(Task details):
Only one span of the listing below should come back. It runs from the line with "dobe Reader が必要です。同ソフトがインストールされて" through the line with "などの申請の際、以下の別紙1と別紙2を提出してくださ", and each of its lines must be reproduced exactly.

------ Available data

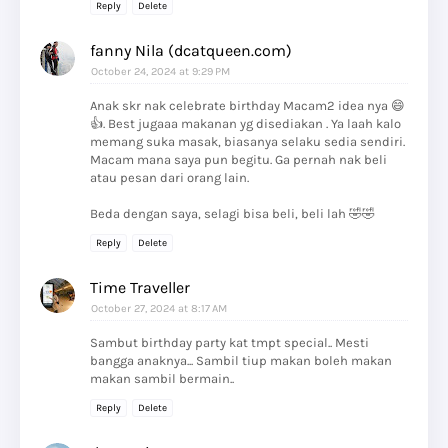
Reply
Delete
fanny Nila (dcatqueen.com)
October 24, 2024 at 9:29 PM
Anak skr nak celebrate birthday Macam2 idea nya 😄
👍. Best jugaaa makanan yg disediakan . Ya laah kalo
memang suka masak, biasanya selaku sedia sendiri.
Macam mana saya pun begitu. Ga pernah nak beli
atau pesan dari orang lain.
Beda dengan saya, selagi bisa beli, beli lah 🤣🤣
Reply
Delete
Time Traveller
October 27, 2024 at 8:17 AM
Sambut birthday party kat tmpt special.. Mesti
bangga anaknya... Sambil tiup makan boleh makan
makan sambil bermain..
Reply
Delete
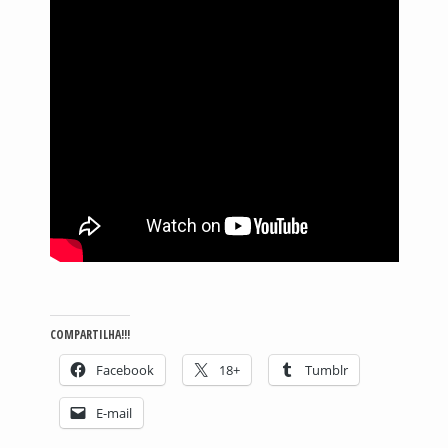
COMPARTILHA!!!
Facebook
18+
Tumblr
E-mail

------------
------ Available data

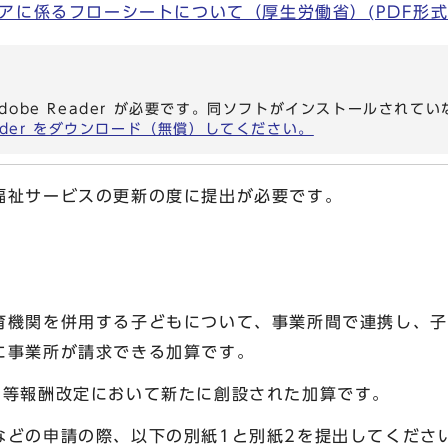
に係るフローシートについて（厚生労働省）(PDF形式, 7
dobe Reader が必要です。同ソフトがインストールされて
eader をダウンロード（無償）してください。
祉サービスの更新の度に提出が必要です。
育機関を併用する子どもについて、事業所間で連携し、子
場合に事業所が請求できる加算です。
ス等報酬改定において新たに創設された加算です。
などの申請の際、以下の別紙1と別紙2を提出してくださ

------------
------ Available data

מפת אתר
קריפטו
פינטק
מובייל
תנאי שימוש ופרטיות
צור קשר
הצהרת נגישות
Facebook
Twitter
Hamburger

------------

(Reply to the exercise):
dobe Reader が必要です。同ソフトがインストールされて
eader をダウンロード（無償）してください。
祉サービスの更新の度に提出が必要です。
育機関を併用する子どもについて、事業所間で連携し、子
場合に事業所が請求できる加算です。
ス等報酬改定において新たに創設された加算です。
などの申請の際、以下の別紙1と別紙2を提出してくださ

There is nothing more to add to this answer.